Her bed once belonged to a woman named Mildred, the sister of their neighbor Mrs. Murphy. Mildred actually died
in this bed
. Katie had been completely skeeved out by the prospect of inheriting Mildred's bed, but she'd been sleeping on a futon mattress on the floor, and Mrs. Murphy was offering it to her for free.
What? You gonna turn down a perfectly good free bed?
Katie's mother had said. Katie had wanted to argue that a woman had just died in it, so it wasn't exactly perfectly good, but Katie was broke and in no position to argue. She smudged it with incense every day for weeks and still prays to Mildred each night, thanking her for the comfortable place to sleep, hoping she's happy in heaven and that she won't be visiting for any naps or slumber parties. She's surely rolling over in her grave right now if she can see the naked black Protestant in her bed. Katie kisses Felix and chooses not to tell him about Mildred.

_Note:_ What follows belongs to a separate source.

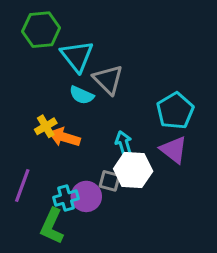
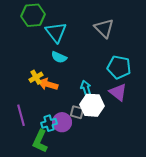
gray triangle: (108, 80) -> (104, 28), moved
cyan pentagon: (175, 111) -> (119, 67), turned -30
purple line: (22, 186) -> (21, 115), turned -35

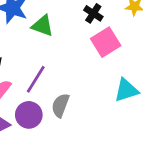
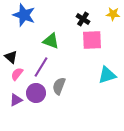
green triangle: (43, 26) -> (51, 41), moved
pink square: (106, 42) -> (92, 40), turned 30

“I feel bad that we skipped class this morning,” says Katie, carting out her guilt.

She learned guilt right along with her manners. Please.
I want something
. Guilt. Thank you.
I have something
. Guilt.
I'm kissing a beautiful naked man in Mildred's bed while my oblivious parents watch TV two floors below me
. Guilt. The ability to attach guilt firmly by the hand to any positive emotion is a skill cultivated by the Irish, a fine art admired even more than Meghan's pirouettes. Katie's been fully awake for about five minutes, and guilt is already sitting wide-eyed at the table, grinning with that shiny crown on its head.

“We had some spiritually enlightening exercise last night,” Felix says, smiling, flashing the dimple in his left cheek that she's crazy for, hinting at another go.

“I'm starving. You hungry?” she asks.

“Ravenous.”

“You want breakfast or lunch?”

“Either. Whatever you've got.”

Oh. She was thinking of getting out of her apartment, maybe going to Sorelle's. Last night in the safety of the late, dark hour and with a few martinis at the helm of her normally tightly navigated ship, the possibility of bumping into her parents seemed like a faraway continent. But now it's well into the next day, and her mom could easily pop by to say hello or to have a cup of tea or simply to remind her that it's Sunday and supper is at four o'clock, as it always is. Her dad could be out on the front stoop, walking Yaz. Shit.